▶ Dataset:

"""

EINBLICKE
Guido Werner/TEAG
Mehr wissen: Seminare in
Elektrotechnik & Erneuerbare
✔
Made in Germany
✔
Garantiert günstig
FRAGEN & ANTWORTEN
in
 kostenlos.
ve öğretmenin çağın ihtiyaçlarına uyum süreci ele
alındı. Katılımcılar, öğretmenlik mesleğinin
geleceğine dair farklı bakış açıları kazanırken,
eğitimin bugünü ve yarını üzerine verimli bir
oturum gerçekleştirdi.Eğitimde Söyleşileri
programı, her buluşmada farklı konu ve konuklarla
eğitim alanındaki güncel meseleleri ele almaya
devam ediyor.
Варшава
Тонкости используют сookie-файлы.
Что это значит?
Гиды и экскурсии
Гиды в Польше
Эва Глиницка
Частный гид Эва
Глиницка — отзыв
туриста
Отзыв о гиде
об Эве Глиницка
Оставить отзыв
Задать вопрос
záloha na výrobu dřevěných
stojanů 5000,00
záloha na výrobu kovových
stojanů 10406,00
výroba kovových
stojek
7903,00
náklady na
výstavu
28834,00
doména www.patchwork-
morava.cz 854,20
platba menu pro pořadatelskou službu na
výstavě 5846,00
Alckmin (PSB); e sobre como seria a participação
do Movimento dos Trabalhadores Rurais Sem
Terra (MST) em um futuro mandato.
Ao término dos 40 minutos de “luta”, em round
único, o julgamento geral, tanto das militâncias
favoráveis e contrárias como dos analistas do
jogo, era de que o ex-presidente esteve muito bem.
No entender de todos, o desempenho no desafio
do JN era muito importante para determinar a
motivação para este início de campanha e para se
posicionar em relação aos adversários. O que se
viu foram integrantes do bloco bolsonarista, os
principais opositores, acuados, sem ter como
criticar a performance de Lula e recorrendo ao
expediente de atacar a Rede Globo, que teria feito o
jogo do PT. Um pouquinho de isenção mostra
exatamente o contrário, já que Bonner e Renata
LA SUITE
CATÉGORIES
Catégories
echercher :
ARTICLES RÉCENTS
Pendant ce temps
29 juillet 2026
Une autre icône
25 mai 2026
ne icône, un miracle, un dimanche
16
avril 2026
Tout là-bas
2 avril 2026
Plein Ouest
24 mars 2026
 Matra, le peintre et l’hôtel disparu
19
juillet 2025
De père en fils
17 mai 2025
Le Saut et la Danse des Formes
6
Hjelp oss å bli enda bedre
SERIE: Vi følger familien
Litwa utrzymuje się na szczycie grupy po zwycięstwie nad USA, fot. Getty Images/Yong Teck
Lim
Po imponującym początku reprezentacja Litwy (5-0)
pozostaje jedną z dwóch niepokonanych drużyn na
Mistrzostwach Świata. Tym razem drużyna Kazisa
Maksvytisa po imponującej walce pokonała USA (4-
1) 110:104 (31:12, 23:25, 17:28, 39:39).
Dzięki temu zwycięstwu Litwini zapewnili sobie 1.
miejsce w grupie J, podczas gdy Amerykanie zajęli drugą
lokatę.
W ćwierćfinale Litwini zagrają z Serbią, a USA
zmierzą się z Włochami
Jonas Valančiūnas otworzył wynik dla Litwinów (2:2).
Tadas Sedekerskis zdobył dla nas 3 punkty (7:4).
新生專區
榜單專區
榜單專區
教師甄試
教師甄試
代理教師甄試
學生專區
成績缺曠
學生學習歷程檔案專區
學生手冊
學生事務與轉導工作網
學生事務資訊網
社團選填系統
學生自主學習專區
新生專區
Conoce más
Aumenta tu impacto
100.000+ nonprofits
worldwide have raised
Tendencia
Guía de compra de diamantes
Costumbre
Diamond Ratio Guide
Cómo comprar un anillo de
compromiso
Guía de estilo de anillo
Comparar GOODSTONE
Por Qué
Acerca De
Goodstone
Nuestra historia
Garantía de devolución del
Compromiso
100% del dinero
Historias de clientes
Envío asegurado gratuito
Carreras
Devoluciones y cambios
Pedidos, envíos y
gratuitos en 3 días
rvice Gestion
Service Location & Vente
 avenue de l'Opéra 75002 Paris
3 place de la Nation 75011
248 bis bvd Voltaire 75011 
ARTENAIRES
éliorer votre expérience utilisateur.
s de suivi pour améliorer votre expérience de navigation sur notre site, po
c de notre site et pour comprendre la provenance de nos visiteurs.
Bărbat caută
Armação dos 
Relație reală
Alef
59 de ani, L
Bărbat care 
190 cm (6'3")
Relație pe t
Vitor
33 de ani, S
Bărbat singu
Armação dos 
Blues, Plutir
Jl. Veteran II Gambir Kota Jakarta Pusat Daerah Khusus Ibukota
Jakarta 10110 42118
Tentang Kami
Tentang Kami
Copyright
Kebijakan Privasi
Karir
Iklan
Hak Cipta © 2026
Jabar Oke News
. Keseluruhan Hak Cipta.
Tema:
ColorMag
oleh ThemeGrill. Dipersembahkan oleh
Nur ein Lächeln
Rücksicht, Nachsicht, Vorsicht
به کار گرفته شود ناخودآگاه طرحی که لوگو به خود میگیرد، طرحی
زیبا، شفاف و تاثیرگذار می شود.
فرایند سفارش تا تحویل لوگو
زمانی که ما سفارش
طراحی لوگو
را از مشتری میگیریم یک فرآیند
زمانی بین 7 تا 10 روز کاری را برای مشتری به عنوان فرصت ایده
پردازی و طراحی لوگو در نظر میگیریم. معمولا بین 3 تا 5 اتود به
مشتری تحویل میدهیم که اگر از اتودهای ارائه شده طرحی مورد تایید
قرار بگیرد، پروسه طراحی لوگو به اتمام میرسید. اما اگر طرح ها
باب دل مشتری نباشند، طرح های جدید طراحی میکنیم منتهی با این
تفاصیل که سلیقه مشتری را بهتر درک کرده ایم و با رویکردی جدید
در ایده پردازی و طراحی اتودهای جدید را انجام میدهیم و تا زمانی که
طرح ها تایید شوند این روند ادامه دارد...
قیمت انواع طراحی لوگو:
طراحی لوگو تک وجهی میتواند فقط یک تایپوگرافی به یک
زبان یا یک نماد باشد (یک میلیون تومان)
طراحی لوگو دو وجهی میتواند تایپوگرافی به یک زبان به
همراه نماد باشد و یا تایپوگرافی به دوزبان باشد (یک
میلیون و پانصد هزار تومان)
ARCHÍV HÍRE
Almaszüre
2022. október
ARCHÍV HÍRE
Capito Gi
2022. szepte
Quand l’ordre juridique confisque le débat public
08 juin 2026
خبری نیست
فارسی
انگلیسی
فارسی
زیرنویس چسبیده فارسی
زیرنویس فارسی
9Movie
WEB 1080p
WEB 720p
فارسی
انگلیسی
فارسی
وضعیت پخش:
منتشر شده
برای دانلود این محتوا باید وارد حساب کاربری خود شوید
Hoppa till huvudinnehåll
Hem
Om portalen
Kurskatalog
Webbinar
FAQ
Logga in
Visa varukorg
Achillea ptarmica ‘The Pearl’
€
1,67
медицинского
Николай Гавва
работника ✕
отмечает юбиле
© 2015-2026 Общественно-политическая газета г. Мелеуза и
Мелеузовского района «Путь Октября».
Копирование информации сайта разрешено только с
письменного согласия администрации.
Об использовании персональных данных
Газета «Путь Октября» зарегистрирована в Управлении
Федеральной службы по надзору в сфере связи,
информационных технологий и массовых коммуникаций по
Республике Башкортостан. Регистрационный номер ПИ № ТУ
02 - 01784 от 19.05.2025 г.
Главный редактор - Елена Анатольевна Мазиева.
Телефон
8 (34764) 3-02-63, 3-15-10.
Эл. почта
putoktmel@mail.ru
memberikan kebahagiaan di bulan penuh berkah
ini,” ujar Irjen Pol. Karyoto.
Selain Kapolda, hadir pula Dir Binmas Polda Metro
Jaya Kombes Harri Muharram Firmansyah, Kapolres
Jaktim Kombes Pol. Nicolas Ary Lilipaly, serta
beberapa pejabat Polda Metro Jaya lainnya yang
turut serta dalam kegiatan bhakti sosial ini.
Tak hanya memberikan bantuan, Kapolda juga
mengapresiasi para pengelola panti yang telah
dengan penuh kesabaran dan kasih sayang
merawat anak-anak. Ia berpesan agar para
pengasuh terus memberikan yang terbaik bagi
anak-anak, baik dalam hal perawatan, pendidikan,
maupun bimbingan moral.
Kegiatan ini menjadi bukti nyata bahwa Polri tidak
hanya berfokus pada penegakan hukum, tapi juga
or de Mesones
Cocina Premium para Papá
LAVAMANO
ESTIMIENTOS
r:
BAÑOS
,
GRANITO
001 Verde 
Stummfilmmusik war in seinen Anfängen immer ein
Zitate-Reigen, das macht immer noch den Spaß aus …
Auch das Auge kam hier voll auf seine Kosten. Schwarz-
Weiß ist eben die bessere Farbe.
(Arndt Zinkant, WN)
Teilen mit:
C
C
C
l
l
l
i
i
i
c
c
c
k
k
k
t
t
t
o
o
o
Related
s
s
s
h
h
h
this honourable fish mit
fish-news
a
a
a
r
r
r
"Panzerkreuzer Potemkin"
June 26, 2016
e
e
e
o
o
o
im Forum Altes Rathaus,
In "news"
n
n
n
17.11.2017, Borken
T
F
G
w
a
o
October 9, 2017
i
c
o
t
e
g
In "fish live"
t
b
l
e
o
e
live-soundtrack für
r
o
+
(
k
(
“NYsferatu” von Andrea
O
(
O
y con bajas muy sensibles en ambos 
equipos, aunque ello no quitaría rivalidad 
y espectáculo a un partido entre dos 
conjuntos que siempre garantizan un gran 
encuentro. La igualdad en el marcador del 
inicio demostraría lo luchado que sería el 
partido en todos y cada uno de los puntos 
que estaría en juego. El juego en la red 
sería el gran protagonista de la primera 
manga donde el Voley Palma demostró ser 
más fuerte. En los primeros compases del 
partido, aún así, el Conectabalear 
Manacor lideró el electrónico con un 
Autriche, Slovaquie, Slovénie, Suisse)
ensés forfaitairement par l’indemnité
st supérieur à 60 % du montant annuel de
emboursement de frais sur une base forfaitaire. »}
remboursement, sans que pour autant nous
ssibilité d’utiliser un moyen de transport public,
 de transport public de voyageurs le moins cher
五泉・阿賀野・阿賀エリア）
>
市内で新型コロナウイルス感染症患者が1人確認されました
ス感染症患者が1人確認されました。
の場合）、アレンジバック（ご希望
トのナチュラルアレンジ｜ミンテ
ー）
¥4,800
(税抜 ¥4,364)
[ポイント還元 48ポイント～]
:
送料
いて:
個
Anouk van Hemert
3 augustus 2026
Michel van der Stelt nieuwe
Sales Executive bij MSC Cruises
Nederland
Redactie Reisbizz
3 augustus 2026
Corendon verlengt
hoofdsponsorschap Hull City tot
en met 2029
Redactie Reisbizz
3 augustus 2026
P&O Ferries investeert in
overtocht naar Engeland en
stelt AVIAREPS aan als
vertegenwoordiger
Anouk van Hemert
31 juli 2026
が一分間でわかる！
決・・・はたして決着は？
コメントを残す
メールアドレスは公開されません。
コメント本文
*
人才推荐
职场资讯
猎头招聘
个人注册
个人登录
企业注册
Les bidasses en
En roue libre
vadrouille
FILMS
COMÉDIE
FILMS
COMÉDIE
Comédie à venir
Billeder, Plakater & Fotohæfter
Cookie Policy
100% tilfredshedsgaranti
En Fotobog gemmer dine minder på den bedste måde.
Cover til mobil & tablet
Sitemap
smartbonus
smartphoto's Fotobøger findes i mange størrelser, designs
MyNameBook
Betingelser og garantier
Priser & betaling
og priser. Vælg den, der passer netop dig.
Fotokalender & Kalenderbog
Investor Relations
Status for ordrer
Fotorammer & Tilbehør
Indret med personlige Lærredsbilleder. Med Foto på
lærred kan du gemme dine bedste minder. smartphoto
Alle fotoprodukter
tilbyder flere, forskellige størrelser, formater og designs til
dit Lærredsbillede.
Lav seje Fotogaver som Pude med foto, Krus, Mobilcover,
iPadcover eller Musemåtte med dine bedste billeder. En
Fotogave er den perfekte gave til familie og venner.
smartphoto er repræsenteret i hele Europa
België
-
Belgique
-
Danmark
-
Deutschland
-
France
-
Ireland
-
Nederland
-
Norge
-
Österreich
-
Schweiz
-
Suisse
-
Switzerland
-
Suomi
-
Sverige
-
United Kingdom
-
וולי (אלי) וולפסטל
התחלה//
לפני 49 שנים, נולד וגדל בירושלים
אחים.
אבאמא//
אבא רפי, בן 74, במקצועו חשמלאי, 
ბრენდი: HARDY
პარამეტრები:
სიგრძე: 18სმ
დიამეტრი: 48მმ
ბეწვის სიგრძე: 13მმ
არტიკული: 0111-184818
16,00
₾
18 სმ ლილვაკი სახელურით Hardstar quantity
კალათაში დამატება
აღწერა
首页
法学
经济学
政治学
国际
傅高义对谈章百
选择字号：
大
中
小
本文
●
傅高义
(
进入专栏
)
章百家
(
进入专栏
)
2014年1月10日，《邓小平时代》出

"""

▶ What the task asks: Go through the records from the first line and copy each one exactly, ending after the line that contains "Mistrzostwach Świata. Tym". Give nothing else.

▶ Result of this task:
EINBLICKE
Guido Werner/TEAG
Mehr wissen: Seminare in
Elektrotechnik & Erneuerbare
✔
Made in Germany
✔
Garantiert günstig
FRAGEN & ANTWORTEN
in
 kostenlos.
ve öğretmenin çağın ihtiyaçlarına uyum süreci ele
alındı. Katılımcılar, öğretmenlik mesleğinin
geleceğine dair farklı bakış açıları kazanırken,
eğitimin bugünü ve yarını üzerine verimli bir
oturum gerçekleştirdi.Eğitimde Söyleşileri
programı, her buluşmada farklı konu ve konuklarla
eğitim alanındaki güncel meseleleri ele almaya
devam ediyor.
Варшава
Тонкости используют сookie-файлы.
Что это значит?
Гиды и экскурсии
Гиды в Польше
Эва Глиницка
Частный гид Эва
Глиницка — отзыв
туриста
Отзыв о гиде
об Эве Глиницка
Оставить отзыв
Задать вопрос
záloha na výrobu dřevěných
stojanů 5000,00
záloha na výrobu kovových
stojanů 10406,00
výroba kovových
stojek
7903,00
náklady na
výstavu
28834,00
doména www.patchwork-
morava.cz 854,20
platba menu pro pořadatelskou službu na
výstavě 5846,00
Alckmin (PSB); e sobre como seria a participação
do Movimento dos Trabalhadores Rurais Sem
Terra (MST) em um futuro mandato.
Ao término dos 40 minutos de “luta”, em round
único, o julgamento geral, tanto das militâncias
favoráveis e contrárias como dos analistas do
jogo, era de que o ex-presidente esteve muito bem.
No entender de todos, o desempenho no desafio
do JN era muito importante para determinar a
motivação para este início de campanha e para se
posicionar em relação aos adversários. O que se
viu foram integrantes do bloco bolsonarista, os
principais opositores, acuados, sem ter como
criticar a performance de Lula e recorrendo ao
expediente de atacar a Rede Globo, que teria feito o
jogo do PT. Um pouquinho de isenção mostra
exatamente o contrário, já que Bonner e Renata
LA SUITE
CATÉGORIES
Catégories
echercher :
ARTICLES RÉCENTS
Pendant ce temps
29 juillet 2026
Une autre icône
25 mai 2026
ne icône, un miracle, un dimanche
16
avril 2026
Tout là-bas
2 avril 2026
Plein Ouest
24 mars 2026
 Matra, le peintre et l’hôtel disparu
19
juillet 2025
De père en fils
17 mai 2025
Le Saut et la Danse des Formes
6
Hjelp oss å bli enda bedre
SERIE: Vi følger familien
Litwa utrzymuje się na szczycie grupy po zwycięstwie nad USA, fot. Getty Images/Yong Teck
Lim
Po imponującym początku reprezentacja Litwy (5-0)
pozostaje jedną z dwóch niepokonanych drużyn na
Mistrzostwach Świata. Tym razem drużyna Kazisa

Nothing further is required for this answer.